In Walsh’s view, the first shot hit Scott fully in the throat and led to his death. The second blast was not as accurate and struck Scott as he was already falling backwards, accounting for the upward path of pellets found in his body. Pellets from this shot also hit his left arm and hand, which Walsh deduced was raised near his face, while other pellets carried on, lodging in the fence and sapling.
Thus the police scenario was that the murderer was waiting for Scott at the end of the driveway, having closed the gates to ensure he stopped and got out of his vehicle. When Scott did this, the gunman stepped out of the shadows and moved towards Scott, firing at him twice. After walking up to Scott’s body to be certain he was dead, the killer was briefly silhouetted in the beam of the ute’s headlights before once more disappearing into darkness.
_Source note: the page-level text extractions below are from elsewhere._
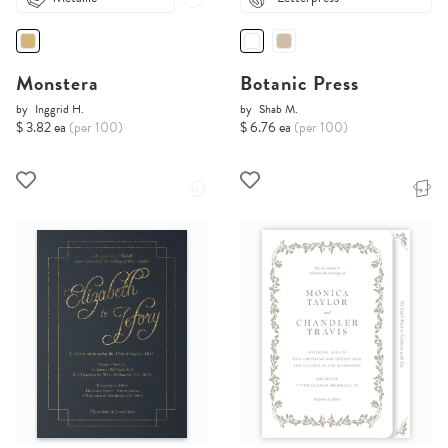
Monstera
Botanic Press
by
Inggrid H.
by
Shab M.
$ 3.82 ea
(per 100)
$ 6.76 ea
(per 100)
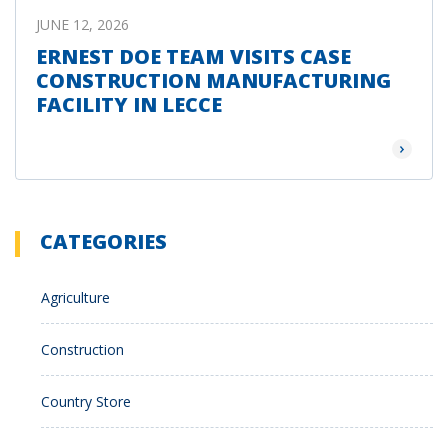
JUNE 12, 2026
ERNEST DOE TEAM VISITS CASE
CONSTRUCTION MANUFACTURING
FACILITY IN LECCE
Read Mor
CATEGORIES
Agriculture
Construction
Country Store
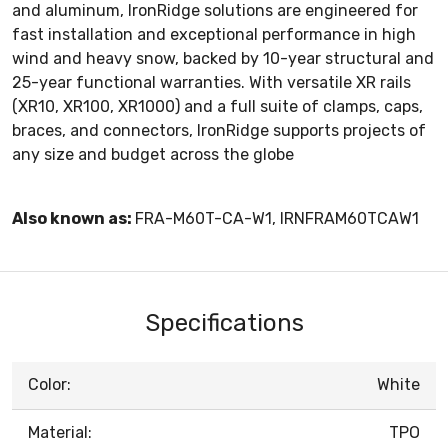
and aluminum, IronRidge solutions are engineered for
fast installation and exceptional performance in high
wind and heavy snow, backed by 10-year structural and
25-year functional warranties. With versatile XR rails
(XR10, XR100, XR1000) and a full suite of clamps, caps,
braces, and connectors, IronRidge supports projects of
any size and budget across the globe
Also known as:
FRA-M60T-CA-W1, IRNFRAM60TCAW1
Specifications
Color:
White
Material:
TPO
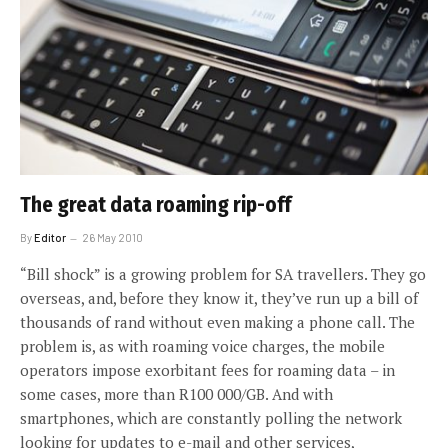
The great data roaming rip-off
By
Editor
26 May 2010
“Bill shock” is a growing problem for SA travellers. They go
overseas, and, before they know it, they’ve run up a bill of
thousands of rand without even making a phone call. The
problem is, as with roaming voice charges, the mobile
operators impose exorbitant fees for roaming data – in
some cases, more than R100 000/GB. And with
smartphones, which are constantly polling the network
looking for updates to e-mail and other services,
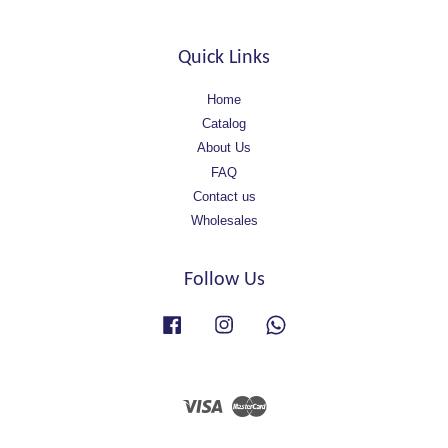
Quick Links
Home
Catalog
About Us
FAQ
Contact us
Wholesales
Follow Us
Facebook
Instagram
Whatsapp
Visa
Master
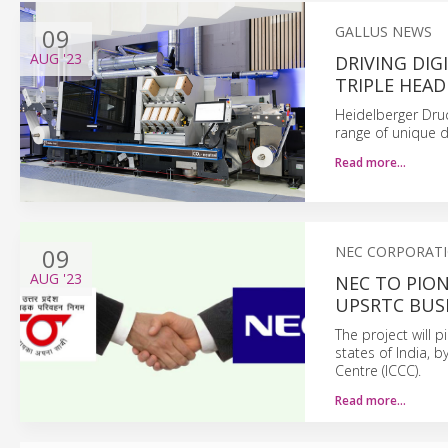
09
GALLUS NEWS
AUG
'23
DRIVING DI
TRIPLE HEAD
Heidelberger Dru
range of unique d
Read more…
09
NEC CORPORAT
AUG
'23
NEC TO PION
UPSRTC BUS
The project will 
states of India, 
Centre (ICCC).
Read more…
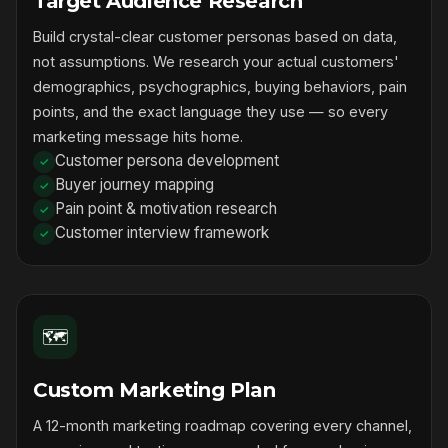
Target Audience Research
Build crystal-clear customer personas based on data,
not assumptions. We research your actual customers'
demographics, psychographics, buying behaviors, pain
points, and the exact language they use — so every
marketing message hits home.
Customer persona development
Buyer journey mapping
Pain point & motivation research
Customer interview framework
🗺️
Custom Marketing Plan
A 12-month marketing roadmap covering every channel,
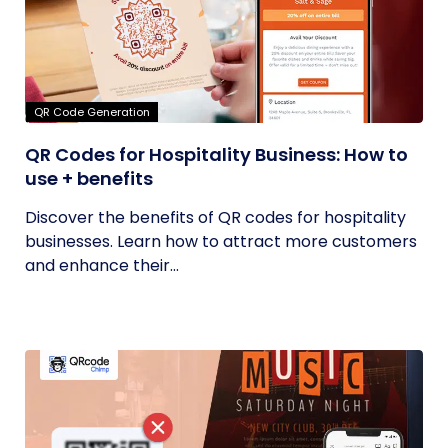
QR Code Generation
QR Codes for Hospitality Business: How to
use + benefits
Discover the benefits of QR codes for hospitality
businesses. Learn how to attract more customers
and enhance their...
Almost immediately, the crime became a source of public fascination and speculation. A well-liked young farmer, gunned down at his front gate on a dark country road for no clear reason: it was as bizarre as it was brutal. When it became known that Scott left behind a young wife and son—and, even more heart-wrenchingly, an unborn son who would never lay eyes on his father or feel his arms around him—sympathy naturally stretched beyond the Feilding and Manawatu communities.
Scott’s body was released by police on the Monday following his murder and taken to his parents’ house ahead of the funeral. More than 1000 people packed out Feilding’s Anglican Church as his coffin arrived on the back of his ute, surrounded by friends in cowboy hats like Scott’s. His mates from Australia carried him into the church and his family, including Ewen Macdonald and Kylee’s sisters Jessica and Chanelle, carried him out. Jackaroo colleagues cracked whips in respect for their mate while Scott’s dog sat forlornly on the back of his ute.
Scott’s death became a national crime and the hunt for his killer almost a national cause. Certain cases attract this extraordinary focus. In recent times, the disappearance of Ben Smart and Olivia Hope from a New Year’s Eve party in the Marlborough Sounds, and the murder of teenager Kirsty Bentley exactly a year later in Ashburton, are two that transfixed New Zealand and drew enormous media attention. Equally, Scott Guy’s murder predictably sparked huge public anger and expectation—expectation that a culprit would be quickly found and harshly punished.
Put in charge of meeting these demands was Detective Inspector Sue Schwalger. At 46 she was one of the country’s top female cops and the crime manager for the central North Island region. Of Samoan and German heritage, she had joined the police in 1983, but left when she had two children, and rejoined in 1991. After a stint in Counties Manukau’s badlands, the motorbike-loving grandmother with a traditional Samoan tattoo on her wrist was promoted to detective inspector in 2008.